* **ACTION ITEM**
Below are some records. Return exactly the lines from the one with "Our team is here to assist you." to the one with "Property Price", and nothing else.

* **DATA SECTION**

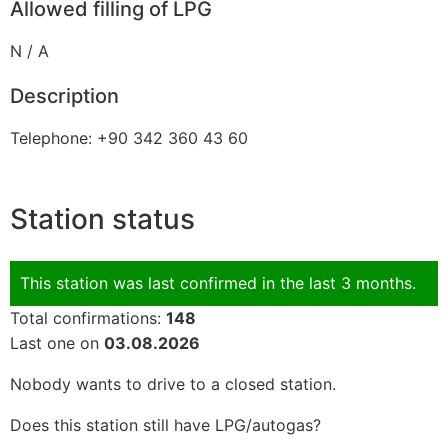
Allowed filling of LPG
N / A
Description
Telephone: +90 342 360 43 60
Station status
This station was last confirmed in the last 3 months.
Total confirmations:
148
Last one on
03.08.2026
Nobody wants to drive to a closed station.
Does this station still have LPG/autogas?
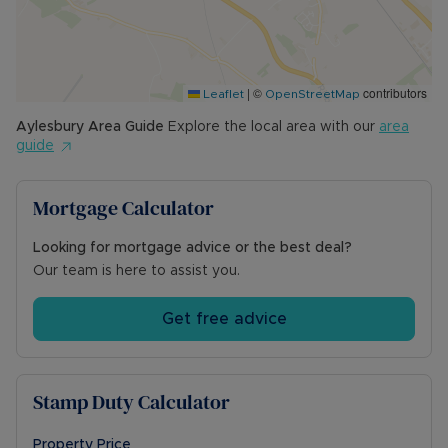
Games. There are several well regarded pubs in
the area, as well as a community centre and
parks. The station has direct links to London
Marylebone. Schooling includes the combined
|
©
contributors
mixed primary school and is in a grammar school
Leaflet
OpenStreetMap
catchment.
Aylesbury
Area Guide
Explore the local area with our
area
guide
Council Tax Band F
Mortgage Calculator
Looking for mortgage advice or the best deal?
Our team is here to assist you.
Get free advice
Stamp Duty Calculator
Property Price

* * *

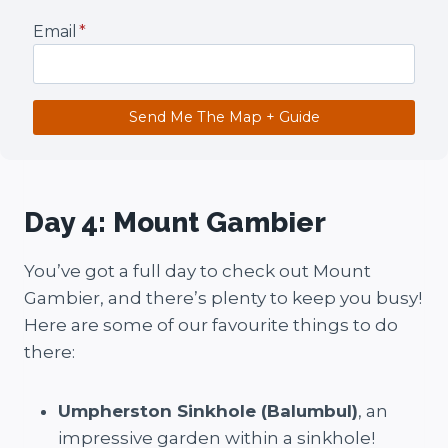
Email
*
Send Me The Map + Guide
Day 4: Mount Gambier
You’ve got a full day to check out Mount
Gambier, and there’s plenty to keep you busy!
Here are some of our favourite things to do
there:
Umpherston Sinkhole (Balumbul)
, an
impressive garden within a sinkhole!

==

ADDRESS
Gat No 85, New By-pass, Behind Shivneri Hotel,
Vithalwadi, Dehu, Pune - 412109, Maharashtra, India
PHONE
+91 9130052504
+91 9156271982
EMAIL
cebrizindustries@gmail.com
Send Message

* **EXERCISE OUTPUT**
Our team is here to assist you.
Get free advice
Stamp Duty Calculator
Property Price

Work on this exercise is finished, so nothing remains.